Microthreading as a Novel Method for Close Coupling of Custom Hardware Accelerators to SVP Processors

We present a new low-level interfacing scheme for connecting custom accelerators to processors that tolerates latencies that usually occur when accessing hardware accelerators from software. The scheme is based on the Self-adaptive Virtual Processor (SVP) architecture and on the micro-threading concept. Our presentation is based on a sample implementation of the SVP architecture in an extended version of the LEON3 processor called UTLEON3. The SVP concurrency paradigm makes data dependencies explicit in the dynamic tree of threads. This enables a system to execute threads concurrently in different processor cores. Previous SVP work presumed the cores are homogeneous, for example an array of micro threaded processors sharing a dynamic pool of micro threads. In this work we propose a heterogeneous system of general-purpose processor cores and custom hardware accelerators.
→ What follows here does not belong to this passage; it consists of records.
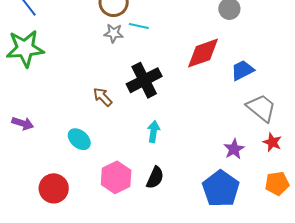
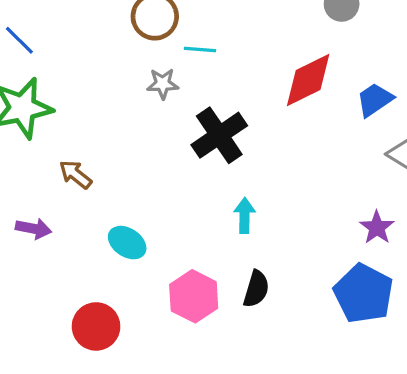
gray star: (114, 33) -> (163, 84), moved
brown arrow: (103, 97) -> (75, 174), moved

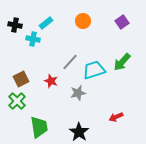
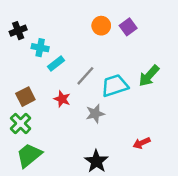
purple square: (122, 22) -> (128, 27), moved
cyan rectangle: (46, 23) -> (56, 64), moved
black cross: (15, 25) -> (18, 31), turned -32
green trapezoid: (39, 127) -> (29, 155), moved, turned -120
The accelerators dynamically pick families of threads from the pool and execute them concurrently. We introduce the Thread Mapping Table (TMT) hardware unit that couples the software and hardware implementations of the user computations. The TMT unit allows to realize the coupling scheme seamlessly without modifications of the processor ISA. The advantage of the described scheme is in decoupling application programming from specific details of the hardware accelerator architecture (identical behaviour of a software create and hardware create), and in eliminating the influence of hardware access latencies. Our simulation and FPGA implementation results prove that the additional hardware access latencies in the processor are tolerated by the SVP architecture.